___ Supplied records ___

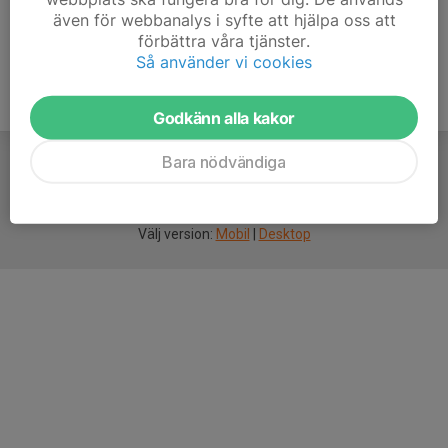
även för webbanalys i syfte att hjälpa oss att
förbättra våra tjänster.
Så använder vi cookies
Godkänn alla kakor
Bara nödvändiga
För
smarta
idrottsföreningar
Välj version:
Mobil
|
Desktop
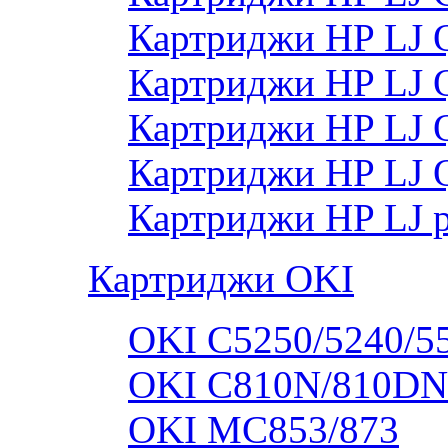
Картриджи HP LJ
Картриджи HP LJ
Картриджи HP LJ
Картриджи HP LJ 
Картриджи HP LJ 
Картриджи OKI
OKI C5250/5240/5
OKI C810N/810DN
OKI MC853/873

___
___ Supplied records ___

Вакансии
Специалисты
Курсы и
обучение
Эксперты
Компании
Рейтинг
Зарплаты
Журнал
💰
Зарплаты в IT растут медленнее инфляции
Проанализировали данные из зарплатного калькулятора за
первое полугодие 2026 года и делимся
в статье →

___

**Exercise requirements**.
Starting at the line above that contains "Картриджи OKI", write out each line exactly until the line that contains "OKI MC853/873" has been written, and stop there.

**Solution to this exercise**.
Картриджи OKI
OKI C5250/5240/5
OKI C810N/810DN
OKI MC853/873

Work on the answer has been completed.